Oh Deer: A Pictorial Essay

Next on our agenda was the Todaiji Temple and Daibutsu, Japan's largest bronze Buddha. We crossed a deer minefield to get there.

Well, hello there Bambi.

Beware of deer.  They bite, butt, kick, and knock down old ladies.

Hurry up and take the picture!  I think he's spotted me.  So much for the Ninja outfit.


I'll stand watch while you break into the vending machine.
Tip:  When crossing a deer minefield, attach yourself to the most boisterous group of small children you can find.
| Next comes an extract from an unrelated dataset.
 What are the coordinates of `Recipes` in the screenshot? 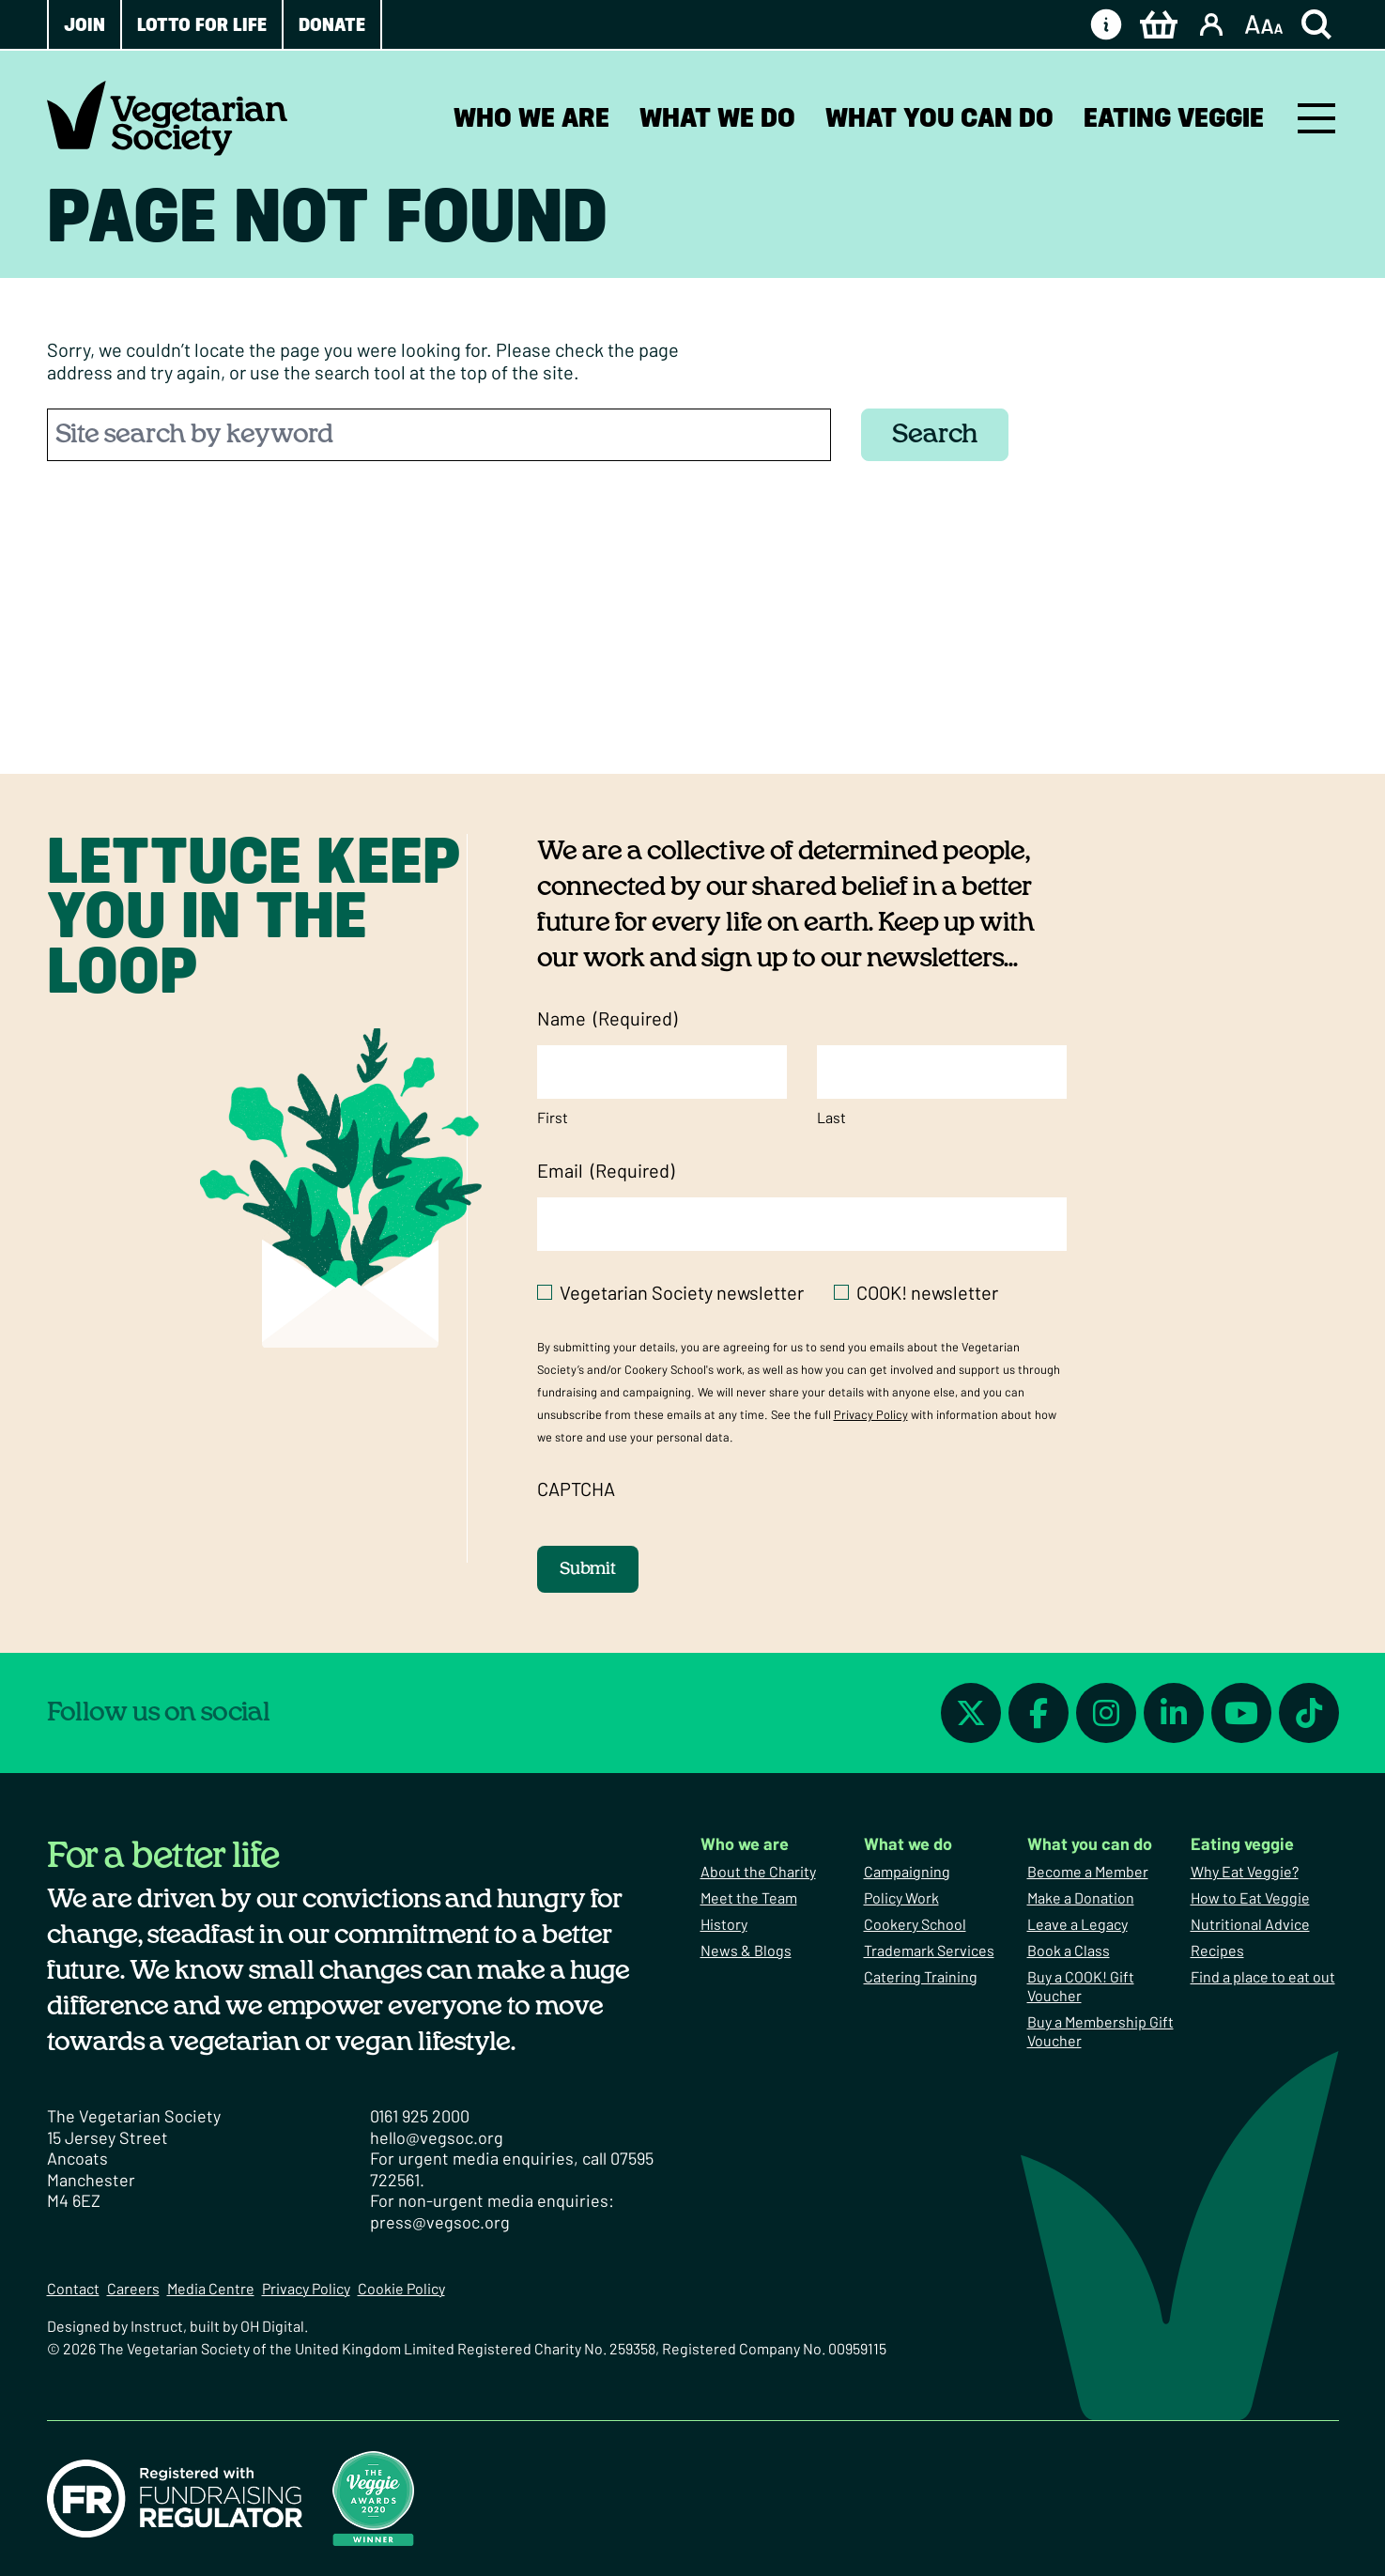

They will distract the deer while you dash to the next group of youngsters along your route.

Domo arigato to a special toddler who ran interference for me. I hope that deer didn't hurt you too much when he knocked you over.  I swear I would have turned around to dust you off and get you back on your feet if your parents hadn't dashed over so promptly.  My children will back me up on this. 

The Fujiwara Clan and Kofukuji Temple

The town mascot, a pudgy little guy sporting deer antlers, greeted us at the Kintetsu station. We skipped off in search of temples, shrines, and cell phone charms to add to our burgeoning collection. One of us was on the lookout for a restaurant. The other was panning the horizon for deer.

Banners lining the streets reminded us that we were visiting Nara during its 1300th anniversary. I'm sure there's an interesting explanation for that dragon motif but my computer's search engine has decided I'm Japanese so you'll just have to let your imagination lead you to your own conclusion(s).

Our first stop was Kofukuji Temple, established by the Fujiwara clan in 710, the same year Nara became Japan's first permanent capital.

The Fujiwara family is rather interesting. According to Dr. T, the family descended from a man named Chin who came from China bearing all sorts of knowledge, seeds, and Buddhism. Wikipedia says Emperor Tenjin bestowed the name on the Nakatomi family shortly after 645 to express appreciation for Kamatari Nakatomi's role in enacting major reforms.

However they got their name, the Fujiwaras thrived as the power behind the throne for centuries. They did this by marrying off their daughters to members of the imperial family and then getting themselves named regents for underage emperors. Michinaga Fujiwara (966-1027) was the father of six empresses or imperial consorts, the grandfather of three emperors, and the grandfather of seven more imperial consorts. It's not hard to imagine Michinaga dancing a little jig every time the midwife announced, "It's a girl!"

Kofukuji's five-story pagoda is the second tallest pagoda in Japan. The pagoda has burned down five times since it was first built in 730. The current pagoda was erected in 1426, about half a century before Columbus 'discovered' America, and is an exact replica of the original.


During the 74 years the capital remained in Nara, Japan's arts, crafts, religion, and literature were born, mainly through importation from China. The Chinese influence in this octagonal building is as appealing to me as Dr. T's tale of Chin, the Chinese emigrant.

The only thing resembling a deer we've seen so far is that pudgy mascot in the train station. Knock on antlers.